Bosco Sodi (b. 1970, Mexico City) is known for his richly textured, vividly colored large-scale paintings. Sodi has discovered an emotive power within the essential crudeness of the materials that he uses to execute his paintings. Focusing on material exploration, the creative gesture, and the spiritual connection between the artist and his work, Sodi seeks to transcend conceptual barriers. Sodi leaves many of his paintings untitled, with the intention of removing any predisposition or connection beyond the work’s immediate existence. The work itself becomes a memory and a relic symbolic of the artist’s conversation with the raw material that brought the painting into creation. Sodi’s influences range from l’art informel, looking to artists such as Antoni Tàpies and Jean Dubuffet, to master colorists such as Willem de Kooning, Mark Rothko, and the bright hues of his native heritage.

What does ‘culture’ mean to you?

Culture connects us to our core self. It makes people better individuals while broadening our perspective to new ways of envisioning life. We cannot treat culture as a commodity. Culture has to be something that makes a difference for ourselves. I don’t trust the mass production of culture. Culture has to provide unique and important experiences. A more cultured humanity has much more options to choose from. The more information we have, the better decisions we can make. Through making better decisions, we have a better understanding socially and politically.  

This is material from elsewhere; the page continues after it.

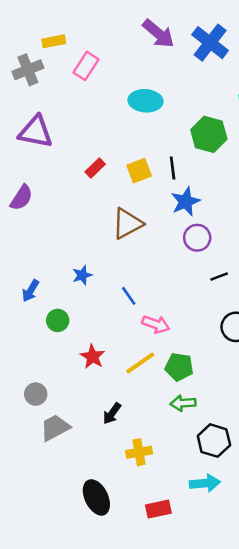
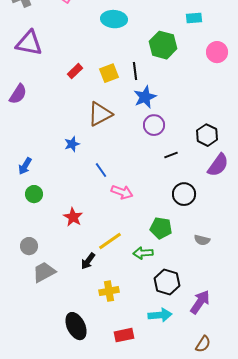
blue star: (82, 275) -> (72, 144), moved
green circle: (58, 320) -> (34, 194), moved
yellow line: (140, 363) -> (110, 241), moved
green pentagon: (179, 367) -> (161, 228), moved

What do you believe are the key criteria for a leading culture destination? 

Art, traditions, and food are for me the most important culture signifiers for a cultural destination. In the future, social compromise, sustainability, and well developed programs will differentiate the most successful cultural destinations. Institutions and locations need good programs, presentation, and architecture. I think any new cultural destination has to make an effort towards utmost sustainability. While it is the cultural promoters’ obligation to work towards it, it is just as significant,  if not more, to foster education programs and social engagement within the community. 

How important is digital media in creating new audiences for destinations?  

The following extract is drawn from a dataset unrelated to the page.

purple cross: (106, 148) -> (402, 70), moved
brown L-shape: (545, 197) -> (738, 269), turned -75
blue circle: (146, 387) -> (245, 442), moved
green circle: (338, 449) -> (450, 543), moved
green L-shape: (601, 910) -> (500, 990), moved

It is becoming increasingly important. Digital media is faster, cheaper and immediate. People can instantly see what is happening at any location at any moment. It gives much more exposure to the destination. Social media provides harm and good to culture. The dissemination of information is very important. However, mass globalization’s damage to local identity is a very large problem.  

Tell us about the lesser known cultural destination you most love and why you love them...  

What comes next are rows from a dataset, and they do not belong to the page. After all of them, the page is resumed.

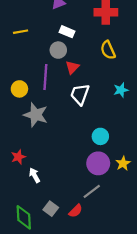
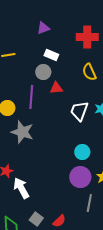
red triangle: (72, 67) -> (56, 88), turned 40
white trapezoid: (80, 94) -> (79, 111), moved
white arrow: (35, 175) -> (21, 188), size x1.5
gray line: (92, 191) -> (89, 203), moved, turned -42

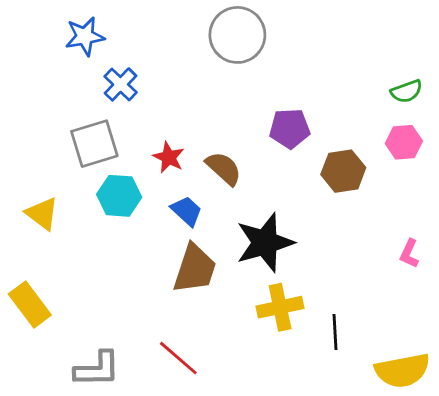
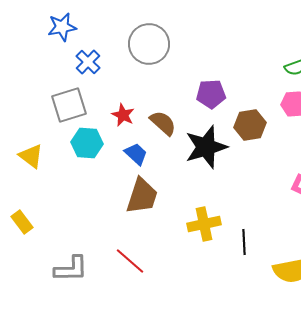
gray circle: (237, 35) -> (149, 44), moved
black star: (265, 243) -> (206, 147), moved
yellow rectangle: (30, 304) -> (22, 222), size x0.7

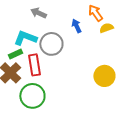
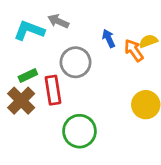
orange arrow: (95, 13) -> (134, 50), moved
cyan L-shape: (25, 38) -> (29, 30), moved
green circle: (32, 96) -> (79, 131), moved

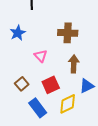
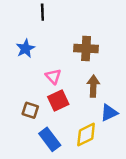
brown square: (22, 84) -> (30, 110), turned -32
red square: (51, 85) -> (58, 101), moved

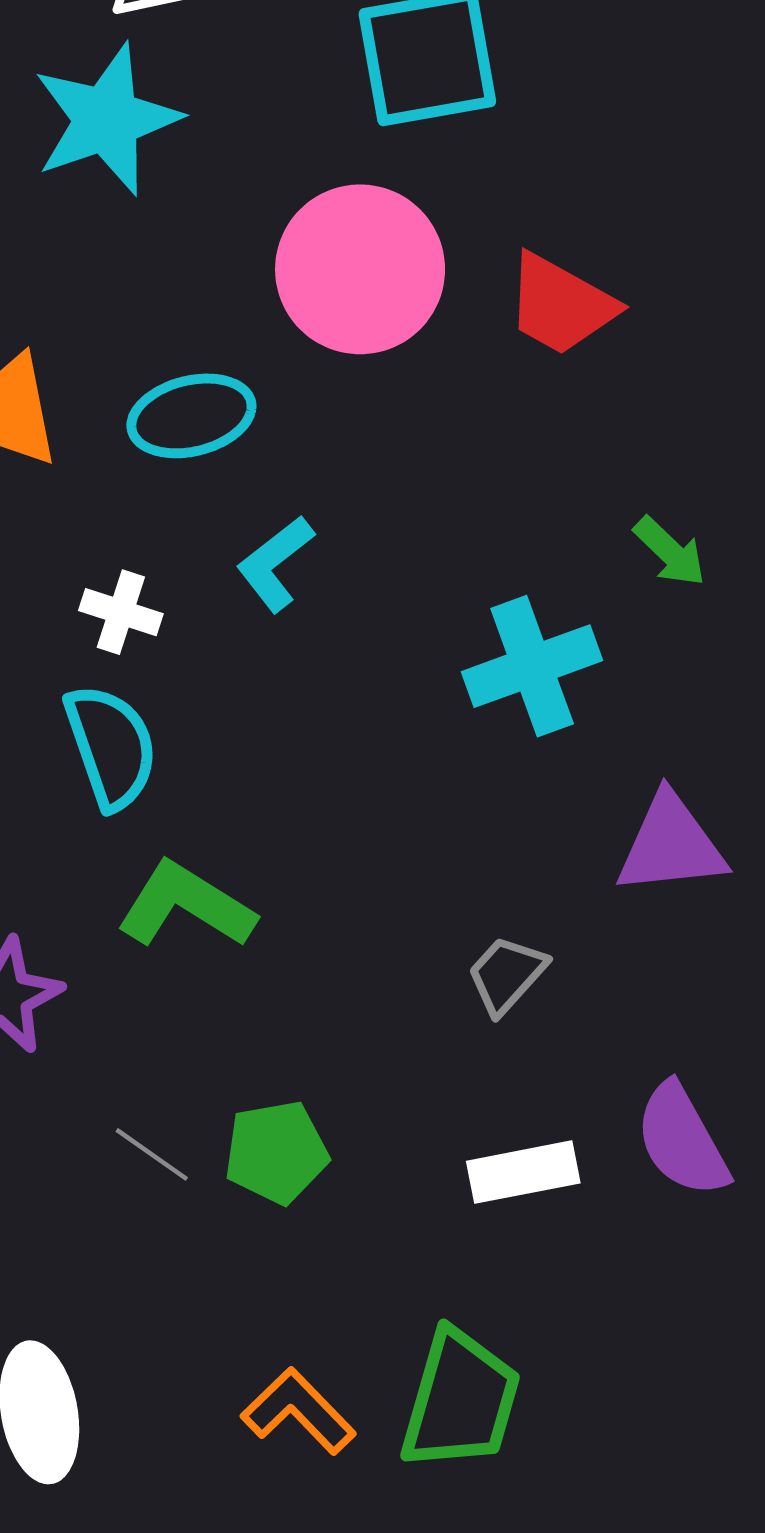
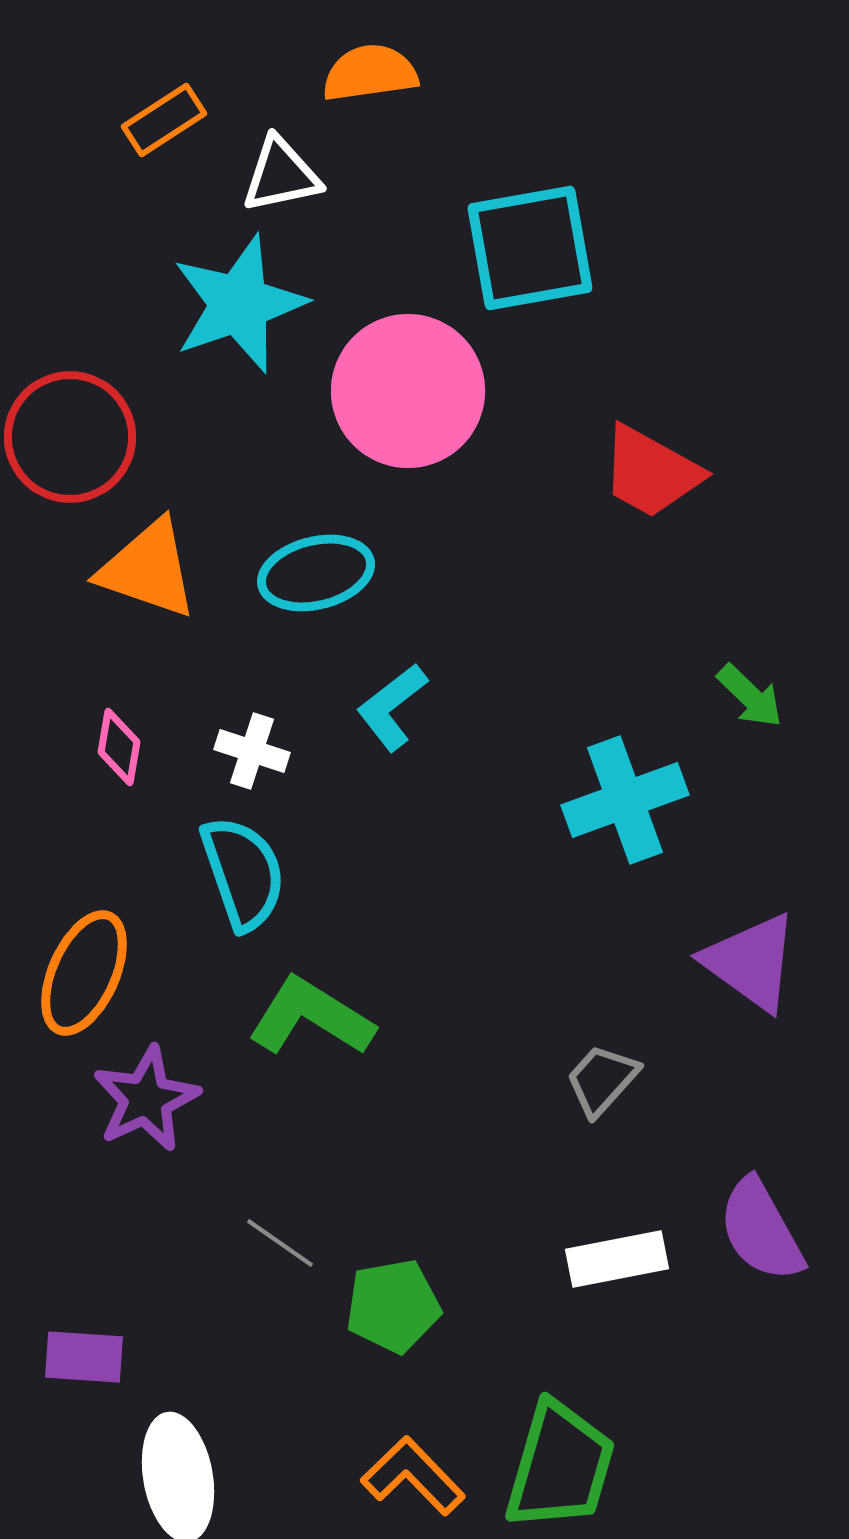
pink circle: (360, 269) -> (408, 391), moved
purple triangle: (671, 845) -> (751, 962), turned 42
green pentagon: (276, 1152) -> (393, 1306), moved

The Noguchi Museum in New York has great programme and it is a beautiful and quiet place to spend an afternoon. Magazzino, in NY state, is a great place to see amazing Arte Povera installed inside a charming building. Fundación Casa Wabi is my life project and a unique place with a very strong social compromise. My experience with Fundación Casa Wabi has been the most interesting for me. The experience of witnessing people traveling very far distances to see our exhibitions, our programs, and the buildings is very unique. Creating experiential art is an effective way to activate an area that did not have this previously. It brings prosperity to a region spiritually, and economically. Fundación Casa Wabi has community involvement within the core of its program. For the foundation and myself, the local community is the most important part of the general public, especially children. 

How important do you think arts and culture is as a destination driver?  

Arts and culture are becoming more important for travellers. People want to visit locations that have arts and culture to experience. The art of a destination can make all the difference, It can really make a trip truly special. People travel around the world looking for culture as the primary goal for their exploration. It is what defines their journey.